» **WHAT THE TASK REQUIRES**
Each entry must appear in the answer exactly as it does here.

» **SOURCE MATERIAL**
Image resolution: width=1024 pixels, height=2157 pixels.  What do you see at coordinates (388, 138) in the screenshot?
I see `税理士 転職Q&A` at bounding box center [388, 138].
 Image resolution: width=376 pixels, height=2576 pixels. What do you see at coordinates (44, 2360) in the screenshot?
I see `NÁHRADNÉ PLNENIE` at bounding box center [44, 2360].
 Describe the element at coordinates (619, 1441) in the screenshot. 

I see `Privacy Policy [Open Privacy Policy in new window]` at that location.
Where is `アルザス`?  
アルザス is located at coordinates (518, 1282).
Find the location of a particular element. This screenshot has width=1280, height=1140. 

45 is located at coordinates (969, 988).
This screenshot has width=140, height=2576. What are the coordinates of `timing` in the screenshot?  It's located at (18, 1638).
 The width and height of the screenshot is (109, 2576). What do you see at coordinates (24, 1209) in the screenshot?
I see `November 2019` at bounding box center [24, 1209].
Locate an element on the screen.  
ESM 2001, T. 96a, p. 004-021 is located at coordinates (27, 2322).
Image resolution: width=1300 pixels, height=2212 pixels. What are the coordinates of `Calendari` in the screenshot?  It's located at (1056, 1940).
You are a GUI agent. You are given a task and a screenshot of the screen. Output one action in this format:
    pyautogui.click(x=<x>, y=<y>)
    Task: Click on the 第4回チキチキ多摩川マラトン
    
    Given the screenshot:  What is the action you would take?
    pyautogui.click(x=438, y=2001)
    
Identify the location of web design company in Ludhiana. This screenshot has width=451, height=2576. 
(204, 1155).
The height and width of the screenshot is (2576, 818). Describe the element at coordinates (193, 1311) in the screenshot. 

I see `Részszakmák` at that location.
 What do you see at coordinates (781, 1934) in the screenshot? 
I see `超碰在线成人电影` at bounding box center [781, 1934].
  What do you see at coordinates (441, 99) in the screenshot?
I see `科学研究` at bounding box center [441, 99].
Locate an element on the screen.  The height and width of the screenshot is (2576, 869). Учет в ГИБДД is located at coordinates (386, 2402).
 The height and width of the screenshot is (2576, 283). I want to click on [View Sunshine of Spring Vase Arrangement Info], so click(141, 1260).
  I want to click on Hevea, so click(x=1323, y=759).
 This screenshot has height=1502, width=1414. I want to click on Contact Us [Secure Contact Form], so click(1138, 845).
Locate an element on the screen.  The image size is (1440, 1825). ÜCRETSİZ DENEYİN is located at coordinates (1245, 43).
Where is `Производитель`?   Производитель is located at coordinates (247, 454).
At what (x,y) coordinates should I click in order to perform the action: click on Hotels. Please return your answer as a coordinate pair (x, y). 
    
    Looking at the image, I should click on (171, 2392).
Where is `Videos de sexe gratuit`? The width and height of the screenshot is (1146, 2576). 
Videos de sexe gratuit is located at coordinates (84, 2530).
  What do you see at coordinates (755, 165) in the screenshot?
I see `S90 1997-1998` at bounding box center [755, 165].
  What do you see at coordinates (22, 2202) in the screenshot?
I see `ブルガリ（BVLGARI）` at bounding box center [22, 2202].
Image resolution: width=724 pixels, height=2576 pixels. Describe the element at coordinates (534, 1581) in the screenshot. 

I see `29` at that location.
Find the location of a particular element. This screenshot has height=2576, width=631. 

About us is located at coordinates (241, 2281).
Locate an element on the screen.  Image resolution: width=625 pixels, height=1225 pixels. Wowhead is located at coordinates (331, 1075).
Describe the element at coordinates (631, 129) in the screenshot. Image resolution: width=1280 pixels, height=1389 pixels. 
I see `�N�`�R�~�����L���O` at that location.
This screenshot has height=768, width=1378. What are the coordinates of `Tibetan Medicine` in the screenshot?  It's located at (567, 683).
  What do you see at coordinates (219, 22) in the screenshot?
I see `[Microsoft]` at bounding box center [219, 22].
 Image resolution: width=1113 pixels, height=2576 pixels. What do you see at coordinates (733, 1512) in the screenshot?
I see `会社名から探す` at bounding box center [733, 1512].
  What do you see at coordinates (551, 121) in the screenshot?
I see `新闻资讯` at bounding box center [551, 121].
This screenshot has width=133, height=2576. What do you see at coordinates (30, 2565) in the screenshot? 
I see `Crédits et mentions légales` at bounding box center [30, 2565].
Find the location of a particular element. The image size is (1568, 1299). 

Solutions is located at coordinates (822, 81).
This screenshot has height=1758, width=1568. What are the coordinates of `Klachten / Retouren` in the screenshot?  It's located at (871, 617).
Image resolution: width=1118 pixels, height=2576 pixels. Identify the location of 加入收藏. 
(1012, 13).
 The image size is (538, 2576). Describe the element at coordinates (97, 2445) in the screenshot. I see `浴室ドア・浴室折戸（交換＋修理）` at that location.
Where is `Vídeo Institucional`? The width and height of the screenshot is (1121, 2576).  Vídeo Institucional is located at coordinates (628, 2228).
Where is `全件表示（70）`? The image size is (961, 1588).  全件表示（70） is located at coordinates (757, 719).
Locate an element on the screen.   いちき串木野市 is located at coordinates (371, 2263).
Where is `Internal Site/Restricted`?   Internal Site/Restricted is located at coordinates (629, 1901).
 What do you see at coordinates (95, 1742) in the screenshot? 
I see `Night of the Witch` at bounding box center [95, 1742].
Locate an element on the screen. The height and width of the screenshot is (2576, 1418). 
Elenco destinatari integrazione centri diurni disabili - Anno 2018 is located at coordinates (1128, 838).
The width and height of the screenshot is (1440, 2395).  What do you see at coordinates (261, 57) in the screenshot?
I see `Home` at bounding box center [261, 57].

» **YOUR RESPONSE**
Image resolution: width=1024 pixels, height=2157 pixels.  What do you see at coordinates (388, 138) in the screenshot?
I see `税理士 転職Q&A` at bounding box center [388, 138].
 Image resolution: width=376 pixels, height=2576 pixels. What do you see at coordinates (44, 2360) in the screenshot?
I see `NÁHRADNÉ PLNENIE` at bounding box center [44, 2360].
 Describe the element at coordinates (619, 1441) in the screenshot. 

I see `Privacy Policy [Open Privacy Policy in new window]` at that location.
Where is `アルザス`?  
アルザス is located at coordinates (518, 1282).
Find the location of a particular element. This screenshot has width=1280, height=1140. 

45 is located at coordinates (969, 988).
This screenshot has width=140, height=2576. What are the coordinates of `timing` in the screenshot?  It's located at (18, 1638).
 The width and height of the screenshot is (109, 2576). What do you see at coordinates (24, 1209) in the screenshot?
I see `November 2019` at bounding box center [24, 1209].
Locate an element on the screen.  
ESM 2001, T. 96a, p. 004-021 is located at coordinates (27, 2322).
Image resolution: width=1300 pixels, height=2212 pixels. What are the coordinates of `Calendari` in the screenshot?  It's located at (1056, 1940).
You are a GUI agent. You are given a task and a screenshot of the screen. Output one action in this format:
    pyautogui.click(x=<x>, y=<y>)
    Task: Click on the 第4回チキチキ多摩川マラトン
    
    Given the screenshot:  What is the action you would take?
    pyautogui.click(x=438, y=2001)
    
Identify the location of web design company in Ludhiana. This screenshot has width=451, height=2576. 
(204, 1155).
The height and width of the screenshot is (2576, 818). Describe the element at coordinates (193, 1311) in the screenshot. 

I see `Részszakmák` at that location.
 What do you see at coordinates (781, 1934) in the screenshot? 
I see `超碰在线成人电影` at bounding box center [781, 1934].
  What do you see at coordinates (441, 99) in the screenshot?
I see `科学研究` at bounding box center [441, 99].
Locate an element on the screen.  The height and width of the screenshot is (2576, 869). Учет в ГИБДД is located at coordinates (386, 2402).
 The height and width of the screenshot is (2576, 283). I want to click on [View Sunshine of Spring Vase Arrangement Info], so click(141, 1260).
  I want to click on Hevea, so click(x=1323, y=759).
 This screenshot has height=1502, width=1414. I want to click on Contact Us [Secure Contact Form], so click(1138, 845).
Locate an element on the screen.  The image size is (1440, 1825). ÜCRETSİZ DENEYİN is located at coordinates (1245, 43).
Where is `Производитель`?   Производитель is located at coordinates (247, 454).
At what (x,y) coordinates should I click in order to perform the action: click on Hotels. Please return your answer as a coordinate pair (x, y). 
    
    Looking at the image, I should click on (171, 2392).
Where is `Videos de sexe gratuit`? The width and height of the screenshot is (1146, 2576). 
Videos de sexe gratuit is located at coordinates (84, 2530).
  What do you see at coordinates (755, 165) in the screenshot?
I see `S90 1997-1998` at bounding box center [755, 165].
  What do you see at coordinates (22, 2202) in the screenshot?
I see `ブルガリ（BVLGARI）` at bounding box center [22, 2202].
Image resolution: width=724 pixels, height=2576 pixels. Describe the element at coordinates (534, 1581) in the screenshot. 

I see `29` at that location.
Find the location of a particular element. This screenshot has height=2576, width=631. 

About us is located at coordinates (241, 2281).
Locate an element on the screen.  Image resolution: width=625 pixels, height=1225 pixels. Wowhead is located at coordinates (331, 1075).
Describe the element at coordinates (631, 129) in the screenshot. Image resolution: width=1280 pixels, height=1389 pixels. 
I see `�N�`�R�~�����L���O` at that location.
This screenshot has height=768, width=1378. What are the coordinates of `Tibetan Medicine` in the screenshot?  It's located at (567, 683).
  What do you see at coordinates (219, 22) in the screenshot?
I see `[Microsoft]` at bounding box center [219, 22].
 Image resolution: width=1113 pixels, height=2576 pixels. What do you see at coordinates (733, 1512) in the screenshot?
I see `会社名から探す` at bounding box center [733, 1512].
  What do you see at coordinates (551, 121) in the screenshot?
I see `新闻资讯` at bounding box center [551, 121].
This screenshot has width=133, height=2576. What do you see at coordinates (30, 2565) in the screenshot? 
I see `Crédits et mentions légales` at bounding box center [30, 2565].
Find the location of a particular element. The image size is (1568, 1299). 

Solutions is located at coordinates (822, 81).
This screenshot has height=1758, width=1568. What are the coordinates of `Klachten / Retouren` in the screenshot?  It's located at (871, 617).
Image resolution: width=1118 pixels, height=2576 pixels. Identify the location of 加入收藏. 
(1012, 13).
 The image size is (538, 2576). Describe the element at coordinates (97, 2445) in the screenshot. I see `浴室ドア・浴室折戸（交換＋修理）` at that location.
Where is `Vídeo Institucional`? The width and height of the screenshot is (1121, 2576).  Vídeo Institucional is located at coordinates (628, 2228).
Where is `全件表示（70）`? The image size is (961, 1588).  全件表示（70） is located at coordinates (757, 719).
Locate an element on the screen.   いちき串木野市 is located at coordinates (371, 2263).
Where is `Internal Site/Restricted`?   Internal Site/Restricted is located at coordinates (629, 1901).
 What do you see at coordinates (95, 1742) in the screenshot? 
I see `Night of the Witch` at bounding box center [95, 1742].
Locate an element on the screen. The height and width of the screenshot is (2576, 1418). 
Elenco destinatari integrazione centri diurni disabili - Anno 2018 is located at coordinates (1128, 838).
The width and height of the screenshot is (1440, 2395).  What do you see at coordinates (261, 57) in the screenshot?
I see `Home` at bounding box center [261, 57].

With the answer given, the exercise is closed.